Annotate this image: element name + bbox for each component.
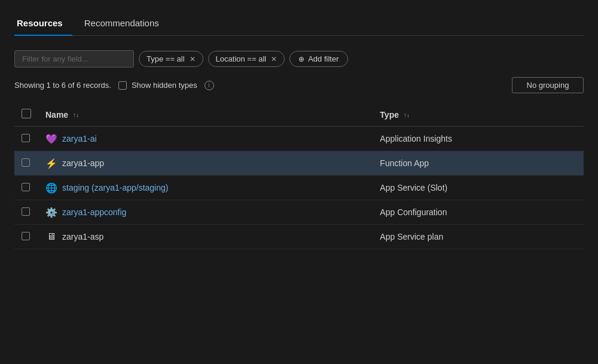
filter-input[interactable]: Filter for any field... bbox=[14, 50, 134, 68]
type-filter-remove-icon[interactable]: ✕ bbox=[190, 55, 196, 63]
row-type-cell: Application Insights bbox=[373, 127, 584, 151]
table-row[interactable]: 💜zarya1-aiApplication Insights bbox=[14, 127, 584, 151]
show-hidden-label[interactable]: Show hidden types bbox=[118, 81, 197, 90]
table-row[interactable]: ⚙️zarya1-appconfigApp Configuration bbox=[14, 200, 584, 225]
grouping-button[interactable]: No grouping bbox=[512, 77, 584, 93]
resource-name-link[interactable]: zarya1-ai bbox=[62, 134, 97, 143]
add-filter-button[interactable]: ⊕ Add filter bbox=[289, 51, 347, 67]
funnel-plus-icon: ⊕ bbox=[298, 55, 304, 63]
row-type-cell: App Configuration bbox=[373, 200, 584, 225]
resource-name-link[interactable]: staging (zarya1-app/staging) bbox=[62, 183, 168, 192]
row-name-cell: ⚡zarya1-app bbox=[38, 151, 373, 176]
row-checkbox-cell bbox=[14, 225, 38, 249]
select-all-checkbox[interactable] bbox=[22, 109, 31, 118]
show-hidden-checkbox[interactable] bbox=[118, 81, 127, 90]
location-filter-remove-icon[interactable]: ✕ bbox=[271, 55, 277, 63]
row-checkbox-cell bbox=[14, 176, 38, 200]
row-checkbox-cell bbox=[14, 151, 38, 176]
row-type-cell: App Service (Slot) bbox=[373, 176, 584, 200]
tab-resources[interactable]: Resources bbox=[14, 12, 72, 35]
table-row[interactable]: 🖥zarya1-aspApp Service plan bbox=[14, 225, 584, 249]
records-bar: Showing 1 to 6 of 6 records. Show hidden… bbox=[14, 77, 584, 93]
row-checkbox[interactable] bbox=[22, 183, 30, 191]
location-filter-pill[interactable]: Location == all ✕ bbox=[208, 51, 285, 67]
row-name-cell: 🌐staging (zarya1-app/staging) bbox=[38, 176, 373, 200]
app-configuration-icon: ⚙️ bbox=[45, 206, 57, 218]
resource-name-text: zarya1-asp bbox=[62, 232, 103, 241]
row-name-cell: ⚙️zarya1-appconfig bbox=[38, 200, 373, 225]
app-service-slot-icon: 🌐 bbox=[45, 182, 57, 194]
row-type-cell: Function App bbox=[373, 151, 584, 176]
type-filter-pill[interactable]: Type == all ✕ bbox=[139, 51, 203, 67]
row-checkbox[interactable] bbox=[22, 207, 30, 216]
tab-bar: Resources Recommendations bbox=[14, 12, 584, 36]
resource-table: Name ↑↓ Type ↑↓ 💜zarya1-aiApplication In… bbox=[14, 103, 584, 249]
resource-name-text: zarya1-app bbox=[62, 158, 104, 168]
tab-recommendations[interactable]: Recommendations bbox=[82, 12, 169, 35]
type-sort-icon[interactable]: ↑↓ bbox=[404, 112, 410, 118]
name-sort-icon[interactable]: ↑↓ bbox=[73, 112, 79, 118]
table-row[interactable]: ⚡zarya1-appFunction App bbox=[14, 151, 584, 176]
row-checkbox[interactable] bbox=[22, 232, 30, 240]
row-name-cell: 💜zarya1-ai bbox=[38, 127, 373, 151]
resource-name-link[interactable]: zarya1-appconfig bbox=[62, 207, 126, 217]
table-header-row: Name ↑↓ Type ↑↓ bbox=[14, 103, 584, 127]
row-checkbox[interactable] bbox=[22, 134, 30, 142]
th-select-all[interactable] bbox=[14, 103, 38, 127]
row-checkbox-cell bbox=[14, 200, 38, 225]
application-insights-icon: 💜 bbox=[45, 133, 57, 145]
th-type[interactable]: Type ↑↓ bbox=[373, 103, 584, 127]
function-app-icon: ⚡ bbox=[45, 157, 57, 169]
th-name[interactable]: Name ↑↓ bbox=[38, 103, 373, 127]
info-icon[interactable]: i bbox=[205, 81, 214, 90]
row-name-cell: 🖥zarya1-asp bbox=[38, 225, 373, 249]
records-count: Showing 1 to 6 of 6 records. bbox=[14, 81, 111, 90]
app-service-plan-icon: 🖥 bbox=[45, 231, 57, 243]
row-checkbox-cell bbox=[14, 127, 38, 151]
row-type-cell: App Service plan bbox=[373, 225, 584, 249]
row-checkbox[interactable] bbox=[22, 158, 30, 167]
table-row[interactable]: 🌐staging (zarya1-app/staging)App Service… bbox=[14, 176, 584, 200]
filter-bar: Filter for any field... Type == all ✕ Lo… bbox=[14, 50, 584, 68]
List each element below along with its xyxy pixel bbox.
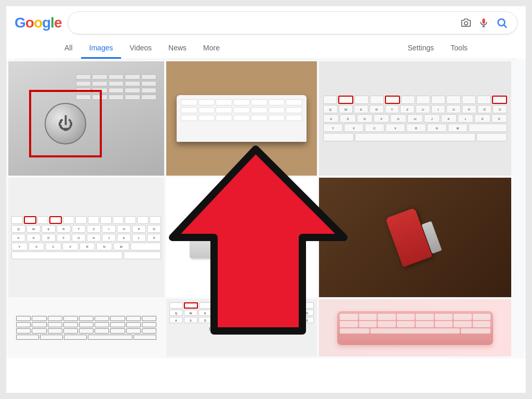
tab-all[interactable]: All bbox=[56, 38, 81, 59]
svg-point-4 bbox=[498, 19, 505, 26]
svg-line-5 bbox=[504, 25, 507, 28]
tab-news[interactable]: News bbox=[160, 38, 195, 59]
cell8-indicator-label: Indicator light bbox=[209, 326, 237, 331]
image-cell-2[interactable] bbox=[166, 61, 317, 176]
search-bar bbox=[68, 11, 517, 34]
image-cell-9[interactable] bbox=[319, 299, 511, 356]
image-grid: ⏻ bbox=[6, 59, 526, 358]
search-input[interactable] bbox=[76, 18, 460, 28]
svg-rect-1 bbox=[483, 19, 485, 24]
onoff-button-label: On/off button bbox=[258, 198, 291, 205]
indicator-light-label: Indicator light bbox=[218, 198, 252, 205]
tab-more[interactable]: More bbox=[195, 38, 228, 59]
image-cell-5[interactable]: Indicator light On/off button bbox=[166, 178, 317, 297]
voice-search-button[interactable] bbox=[477, 17, 490, 29]
header-top: Google bbox=[15, 11, 517, 34]
content-area: ⏻ bbox=[6, 59, 526, 358]
tab-settings[interactable]: Settings bbox=[400, 38, 443, 59]
search-button[interactable] bbox=[495, 16, 509, 30]
camera-search-button[interactable] bbox=[460, 17, 472, 29]
image-cell-3[interactable]: Q W E R T Z U I O P Ö Ü bbox=[319, 61, 511, 176]
image-cell-8[interactable]: Q W E R T Z I O P Ö A S D bbox=[166, 299, 317, 356]
search-icons bbox=[460, 16, 509, 30]
google-logo: Google bbox=[15, 15, 61, 31]
svg-point-0 bbox=[464, 22, 468, 25]
image-cell-4[interactable]: Q W E R T Z I O P Ö A S D bbox=[8, 178, 164, 297]
header: Google bbox=[6, 6, 526, 59]
image-cell-6[interactable] bbox=[319, 178, 511, 297]
image-cell-1[interactable]: ⏻ bbox=[8, 61, 164, 176]
tab-videos[interactable]: Videos bbox=[121, 38, 160, 59]
tab-images[interactable]: Images bbox=[81, 38, 122, 59]
cell8-onoff-label: On/off switch bbox=[247, 326, 274, 331]
tab-tools[interactable]: Tools bbox=[442, 38, 476, 59]
nav-right: Settings Tools bbox=[400, 38, 476, 59]
image-cell-7[interactable] bbox=[8, 299, 164, 356]
nav-tabs: All Images Videos News More Settings Too… bbox=[15, 38, 517, 59]
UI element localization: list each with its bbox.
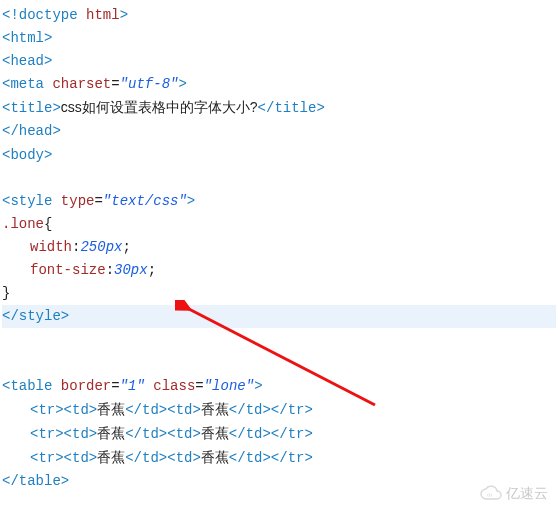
code-line: <tr><td>香蕉</td><td>香蕉</td></tr> [2, 422, 556, 446]
code-line-highlighted: </style> [2, 305, 556, 328]
code-line: } [2, 282, 556, 305]
code-line: </table> [2, 470, 556, 493]
svg-text:∞: ∞ [487, 491, 492, 498]
code-line: <!doctype html> [2, 4, 556, 27]
watermark-text: 亿速云 [506, 482, 548, 505]
code-line: <tr><td>香蕉</td><td>香蕉</td></tr> [2, 398, 556, 422]
code-line: font-size:30px; [2, 259, 556, 282]
code-line: </head> [2, 120, 556, 143]
code-line: <body> [2, 144, 556, 167]
cloud-icon: ∞ [480, 485, 502, 501]
blank-line [2, 167, 556, 190]
code-line: width:250px; [2, 236, 556, 259]
code-line: <style type="text/css"> [2, 190, 556, 213]
code-line: <title>css如何设置表格中的字体大小?</title> [2, 96, 556, 120]
code-line: <head> [2, 50, 556, 73]
code-line: <html> [2, 27, 556, 50]
code-line: .lone{ [2, 213, 556, 236]
blank-line [2, 328, 556, 351]
code-block: <!doctype html> <html> <head> <meta char… [2, 4, 556, 493]
code-line: <meta charset="utf-8"> [2, 73, 556, 96]
code-line: <tr><td>香蕉</td><td>香蕉</td></tr> [2, 446, 556, 470]
blank-line [2, 351, 556, 374]
code-line: <table border="1" class="lone"> [2, 375, 556, 398]
watermark: ∞ 亿速云 [480, 482, 548, 505]
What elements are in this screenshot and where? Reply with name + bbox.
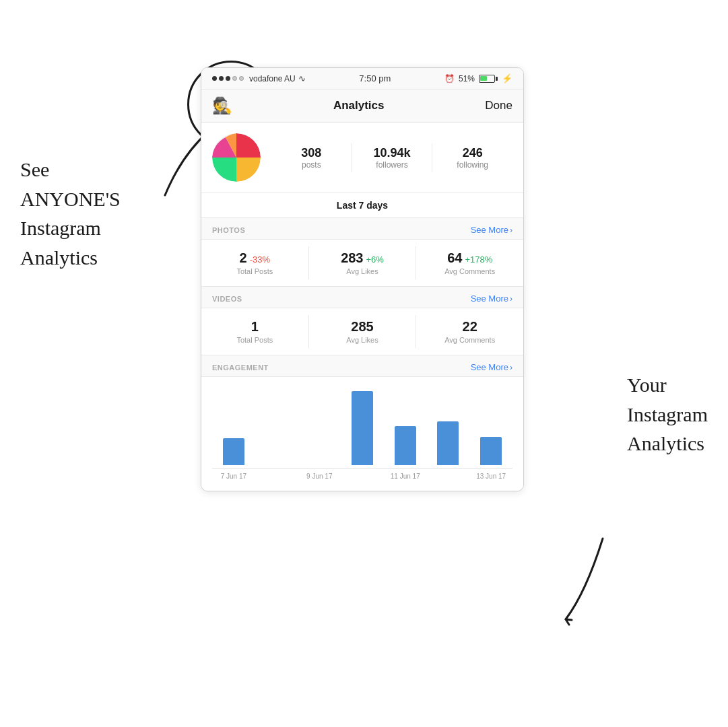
phone-mockup: vodafone AU ∿ 7:50 pm ⏰ 51% ⚡ 🕵️ Analyti… [201,67,524,491]
chart-bars [212,388,512,469]
bar-7 [480,437,502,465]
photos-chevron-icon: › [510,226,512,235]
done-button[interactable]: Done [485,99,512,112]
battery-percent: 51% [459,74,475,83]
videos-stats-row: 1 Total Posts 285 Avg Likes 22 Avg Comme… [201,308,523,355]
chart-label-6 [427,473,470,480]
posts-label: posts [277,160,346,170]
videos-total-posts: 1 Total Posts [201,315,308,348]
bar-6 [437,421,459,465]
spy-icon: 🕵️ [212,96,232,115]
following-count: 246 [438,146,507,160]
videos-chevron-icon: › [510,294,512,304]
photos-title: PHOTOS [212,226,245,234]
photos-stats-row: 2 -33% Total Posts 283 +6% Avg Likes 64 … [201,240,523,287]
videos-title: VIDEOS [212,295,242,303]
videos-avg-comments: 22 Avg Comments [416,315,523,348]
engagement-title: ENGAGEMENT [212,364,269,372]
chart-label-4 [341,473,384,480]
status-right: ⏰ 51% ⚡ [444,73,512,83]
videos-see-more[interactable]: See More › [471,293,512,304]
stat-following: 246 following [432,143,512,172]
dot-3 [226,76,230,81]
engagement-chevron-icon: › [510,363,512,372]
photos-section-header: PHOTOS See More › [201,218,523,240]
stat-posts: 308 posts [271,143,352,172]
right-annotation: Your Instagram Analytics [627,370,708,458]
chart-label-3: 9 Jun 17 [298,473,341,480]
bar-col-7 [469,388,512,465]
profile-section: 308 posts 10.94k followers 246 following [201,123,523,193]
bar-col-4 [341,388,384,465]
posts-count: 308 [277,146,346,160]
bar-col-6 [427,388,470,465]
followers-label: followers [358,160,427,170]
lightning-icon: ⚡ [502,73,512,83]
dot-1 [212,76,217,81]
bar-col-3 [298,388,341,465]
wifi-icon: ∿ [298,73,306,83]
bar-col-1 [212,388,255,465]
signal-dots [212,76,244,81]
dot-4 [232,76,237,81]
bar-col-2 [255,388,298,465]
nav-bar: 🕵️ Analytics Done [201,90,523,123]
bar-4 [352,391,373,465]
chart-label-5: 11 Jun 17 [384,473,427,480]
chart-label-7: 13 Jun 17 [469,473,512,480]
battery-tip [496,77,498,81]
chart-label-2 [255,473,298,480]
chart-labels: 7 Jun 17 9 Jun 17 11 Jun 17 13 Jun 17 [212,473,512,480]
bar-col-5 [384,388,427,465]
videos-section-header: VIDEOS See More › [201,287,523,308]
period-label: Last 7 days [201,193,523,218]
engagement-section-header: ENGAGEMENT See More › [201,355,523,377]
carrier-name: vodafone AU [249,74,296,83]
bar-5 [395,426,416,465]
profile-stats: 308 posts 10.94k followers 246 following [271,143,512,172]
alarm-icon: ⏰ [444,74,455,83]
photos-avg-comments: 64 +178% Avg Comments [416,246,523,279]
stat-followers: 10.94k followers [352,143,432,172]
status-time: 7:50 pm [359,73,391,83]
battery-fill [480,76,487,81]
status-bar: vodafone AU ∿ 7:50 pm ⏰ 51% ⚡ [201,68,523,90]
battery-body [479,75,495,83]
dot-5 [239,76,244,81]
followers-count: 10.94k [358,146,427,160]
following-label: following [438,160,507,170]
engagement-see-more[interactable]: See More › [471,362,512,372]
avatar [212,133,261,182]
bar-1 [223,438,244,465]
photos-avg-likes: 283 +6% Avg Likes [308,246,416,279]
engagement-chart: 7 Jun 17 9 Jun 17 11 Jun 17 13 Jun 17 [201,377,523,491]
left-annotation: See ANYONE'S Instagram Analytics [20,155,121,272]
photos-see-more[interactable]: See More › [471,225,512,235]
chart-label-1: 7 Jun 17 [212,473,255,480]
dot-2 [219,76,224,81]
battery-icon [479,75,498,83]
photos-total-posts: 2 -33% Total Posts [201,246,308,279]
videos-avg-likes: 285 Avg Likes [308,315,416,348]
nav-title: Analytics [333,99,385,112]
status-left: vodafone AU ∿ [212,73,306,83]
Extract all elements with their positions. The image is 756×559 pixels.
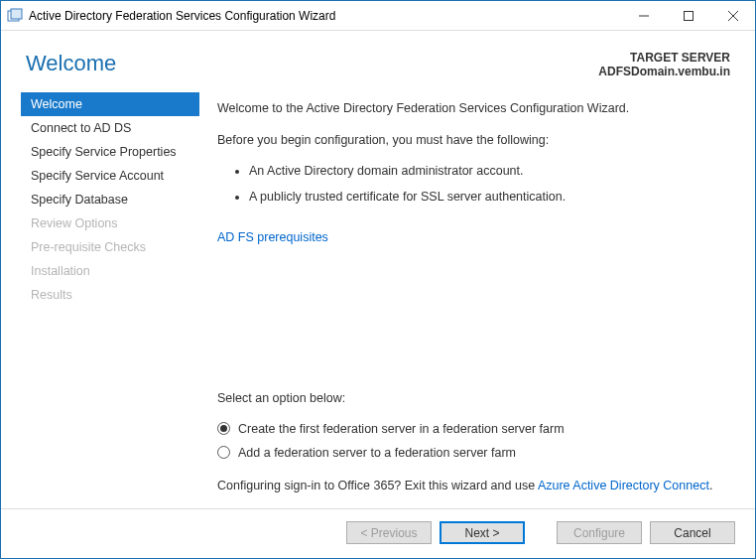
target-server-info: TARGET SERVER ADFSDomain.vembu.in [598, 51, 730, 78]
sidebar-item-review: Review Options [21, 211, 199, 235]
radio-icon [217, 422, 230, 435]
sidebar-item-label: Review Options [31, 216, 118, 230]
o365-prefix: Configuring sign-in to Office 365? Exit … [217, 479, 538, 492]
requirement-item: A publicly trusted certificate for SSL s… [249, 189, 725, 205]
minimize-button[interactable] [621, 1, 666, 30]
app-icon [7, 8, 23, 24]
sidebar-item-service-properties[interactable]: Specify Service Properties [21, 140, 199, 164]
sidebar: Welcome Connect to AD DS Specify Service… [1, 92, 199, 508]
option-label: Add a federation server to a federation … [238, 446, 516, 460]
azure-ad-connect-link[interactable]: Azure Active Directory Connect [538, 479, 709, 492]
sidebar-item-label: Welcome [31, 97, 82, 111]
content-pane: Welcome to the Active Directory Federati… [199, 92, 755, 508]
page-title: Welcome [26, 51, 598, 76]
configure-button: Configure [557, 521, 642, 544]
button-gap [533, 521, 549, 544]
option-create-first[interactable]: Create the first federation server in a … [217, 422, 725, 436]
svg-rect-1 [11, 9, 22, 19]
sidebar-item-label: Specify Service Properties [31, 145, 177, 159]
header: Welcome TARGET SERVER ADFSDomain.vembu.i… [1, 31, 755, 92]
next-button[interactable]: Next > [440, 521, 525, 544]
o365-text: Configuring sign-in to Office 365? Exit … [217, 478, 725, 495]
spacer [217, 260, 725, 390]
select-label: Select an option below: [217, 390, 725, 408]
sidebar-item-welcome[interactable]: Welcome [21, 92, 199, 116]
titlebar: Active Directory Federation Services Con… [1, 1, 755, 31]
option-add-server[interactable]: Add a federation server to a federation … [217, 446, 725, 460]
prerequisites-link[interactable]: AD FS prerequisites [217, 230, 328, 244]
sidebar-item-installation: Installation [21, 259, 199, 283]
sidebar-item-label: Pre-requisite Checks [31, 240, 146, 254]
sidebar-item-service-account[interactable]: Specify Service Account [21, 164, 199, 188]
window-title: Active Directory Federation Services Con… [29, 9, 621, 23]
sidebar-item-label: Connect to AD DS [31, 121, 131, 135]
intro-text: Welcome to the Active Directory Federati… [217, 100, 725, 118]
target-value: ADFSDomain.vembu.in [598, 65, 730, 78]
sidebar-item-label: Specify Service Account [31, 169, 164, 183]
close-button[interactable] [710, 1, 755, 30]
before-text: Before you begin configuration, you must… [217, 132, 725, 150]
cancel-button[interactable]: Cancel [650, 521, 735, 544]
maximize-button[interactable] [666, 1, 710, 30]
sidebar-item-label: Installation [31, 264, 90, 278]
main-row: Welcome Connect to AD DS Specify Service… [1, 92, 755, 508]
radio-icon [217, 446, 230, 459]
target-label: TARGET SERVER [598, 51, 730, 65]
sidebar-item-label: Specify Database [31, 193, 128, 207]
window-controls [621, 1, 755, 30]
svg-rect-3 [684, 11, 693, 20]
sidebar-item-connect[interactable]: Connect to AD DS [21, 116, 199, 140]
sidebar-item-label: Results [31, 288, 72, 302]
o365-suffix: . [709, 479, 712, 492]
sidebar-item-database[interactable]: Specify Database [21, 188, 199, 211]
requirement-list: An Active Directory domain administrator… [249, 163, 725, 215]
sidebar-item-prereq: Pre-requisite Checks [21, 235, 199, 259]
option-label: Create the first federation server in a … [238, 422, 565, 436]
sidebar-item-results: Results [21, 283, 199, 307]
requirement-item: An Active Directory domain administrator… [249, 163, 725, 179]
previous-button: < Previous [346, 521, 432, 544]
footer: < Previous Next > Configure Cancel [1, 508, 755, 558]
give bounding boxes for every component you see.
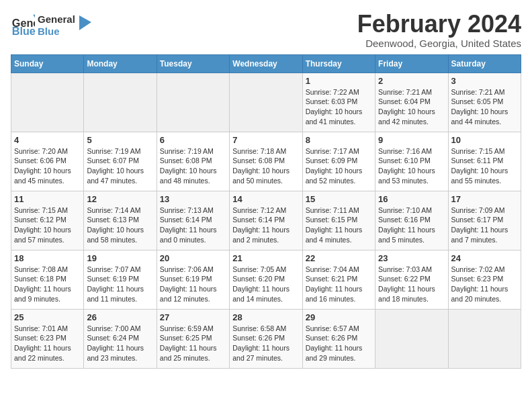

▶ _Exercise description_
Please go through the entries and show every line with the word "administrator".

▶ _Task solution_
requirement-list: An Active Directory domain administrator… [249, 163, 725, 215]
requirement-item: An Active Directory domain administrator… [249, 163, 725, 179]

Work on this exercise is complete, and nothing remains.